Parisa Norouzi, executive director of Empower D.C., a nonprofit community organizing group, said the nomination is intended to start a conversation around Barry Farm and affordable housing. She also hopes it will change the redevelopment plan to “honor, respect, and preserve some of the really important history of Barry Farms — not just the Civil War–era history, but also the history of the public housing community itself.”
Preserving this rich history, residents believe, should be a top priority throughout the development process. Many residents agree the poor living conditions at Barry Farm must be addressed. The site had become infested with pests, appliances needed repairs, and buildings were dilapidated long before demolition began last year.
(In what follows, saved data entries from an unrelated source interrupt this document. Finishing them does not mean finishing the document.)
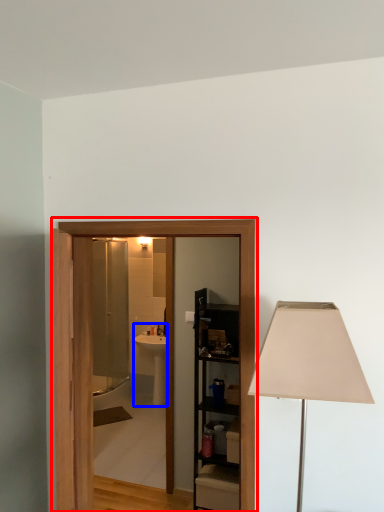 Question: Which object appears farthest to the camera in this image, barn door (highlighted by a red box) or sink (highlighted by a blue box)?

Choices:
 (A) barn door
 (B) sink

Answer: (B) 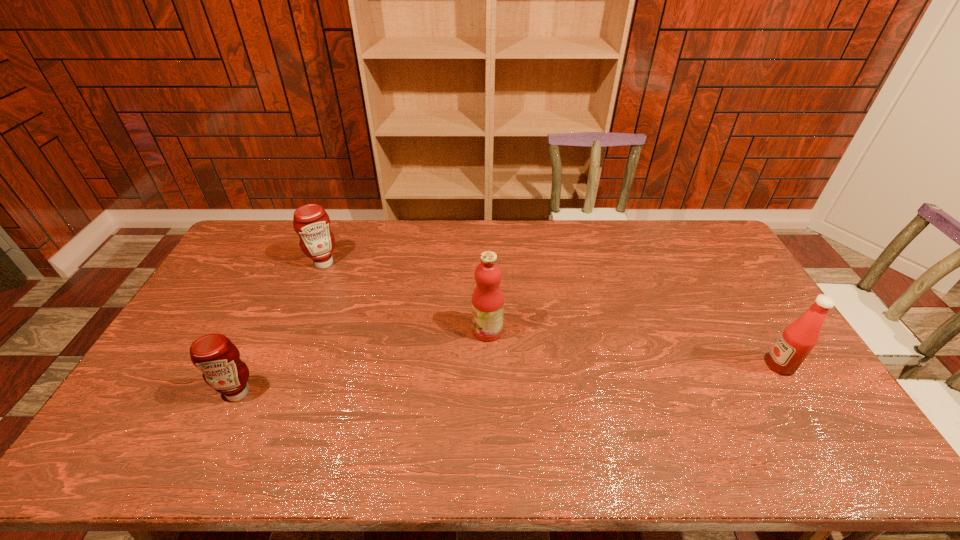 Where is `fruit juice`? fruit juice is located at coordinates (487, 299).

Identify the location of the second farthest object. (487, 299).

At what (x,y) coordinates should I click in order to perform the action: click on the rightmost object. Please return your answer as a coordinate pair (x, y). The width and height of the screenshot is (960, 540). Looking at the image, I should click on (798, 339).

Find the location of `the second farthest condiment`. the second farthest condiment is located at coordinates (798, 339).

Image resolution: width=960 pixels, height=540 pixels. What are the coordinates of `the farthest condiment` in the screenshot? It's located at (311, 222).

I want to click on the nearest condiment, so click(215, 355).

Image resolution: width=960 pixels, height=540 pixels. What are the coordinates of `vacant space located 0.060m on the front label of the fruit juice` in the screenshot? It's located at (452, 330).

You are a GUI agent. You are given a task and a screenshot of the screen. Output one action in this format:
    pyautogui.click(x=<x>, y=<y>)
    Task: Click on the vacant region located 0.110m on the front label of the fruit juice
    The image size is (960, 540).
    Given the screenshot: What is the action you would take?
    pyautogui.click(x=436, y=330)

I want to click on free spot located 0.230m on the front label of the fruit juice, so click(396, 330).

You are a GUI agent. You are given a task and a screenshot of the screen. Output one action in this format:
    pyautogui.click(x=<x>, y=<y>)
    Task: Click on the blank area located on the front-facing side of the second nearest condiment
    Image resolution: width=960 pixels, height=540 pixels.
    Given the screenshot: What is the action you would take?
    pyautogui.click(x=692, y=365) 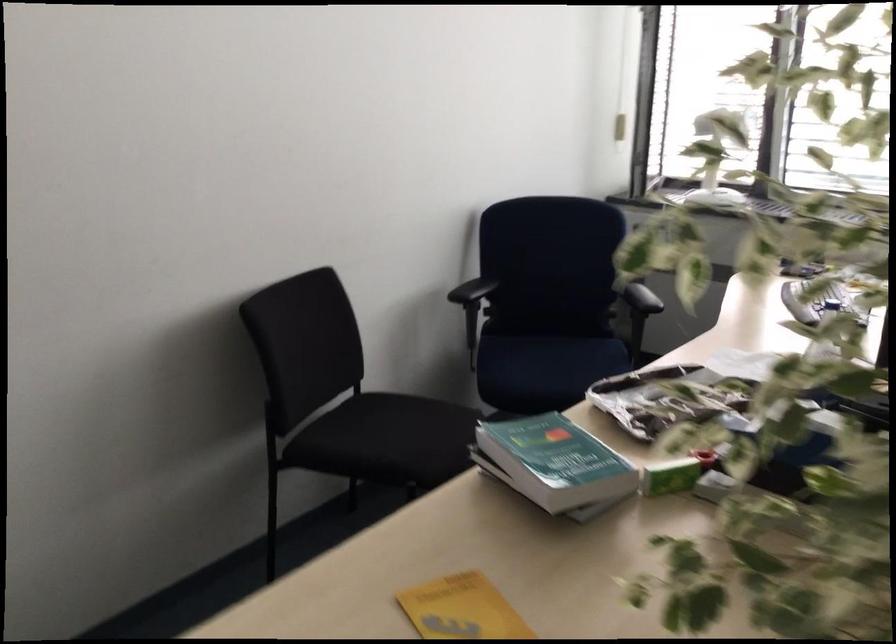 At what (x,y) coordinates should I click in order to perform the action: click on yellow booklet. Please return your answer as a coordinate pair (x, y). The image size is (896, 644). Looking at the image, I should click on (461, 609). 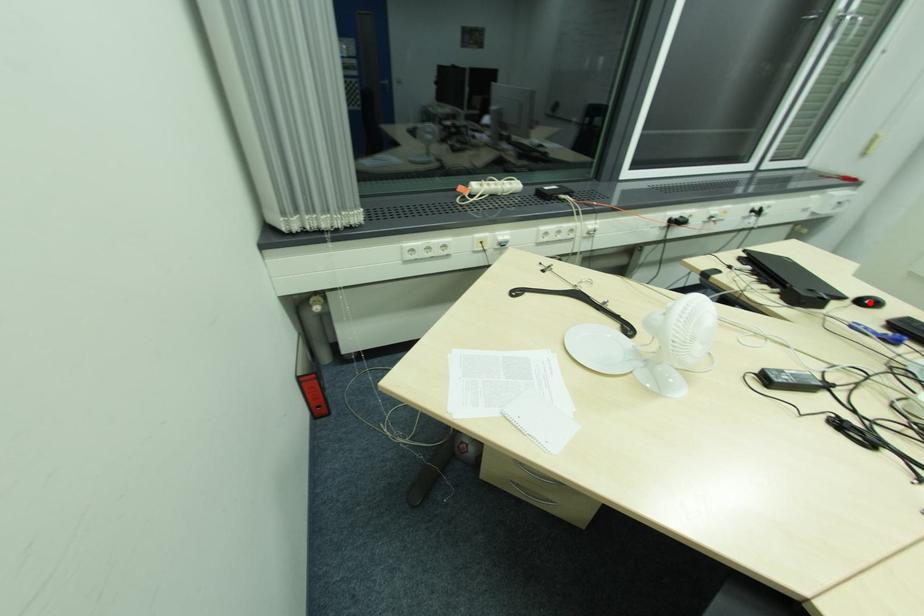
However, residents want to preserve the style of the historic townhouses and the layout of the street grid, which is the last remaining element from the original Civil War-era community. “The residents of Barry Farms felt like they wanted the new community to have the same feeling as their home, not high-rise stacked apartments that could look like any suburb you’ve ever been to,” Norouzi said.
A year ago, redevelopment was delayed after the Tenants and Allies Association protested that being displaced would cause much more hardship for residents than the New Communities Initiative claimed. The D.C. Court of Appeals ruled in the tenants’ favor last April and sent the development plan back to the Zoning Commission, although demolition continued even after the judges’ decision.
As part of the redevelopment plans, households were given the option to either obtain a Housing Choice Voucher to find permanent housing elsewhere on the open market, or to accept an interim placement within the public housing system with a guaranteed right to return to Barry Farm after its completion. Many planned to return in 2020, the expected completion date, but are now unsure when the project will be completed. A common worry among displaced residents is that their community will not be the same when development is finished.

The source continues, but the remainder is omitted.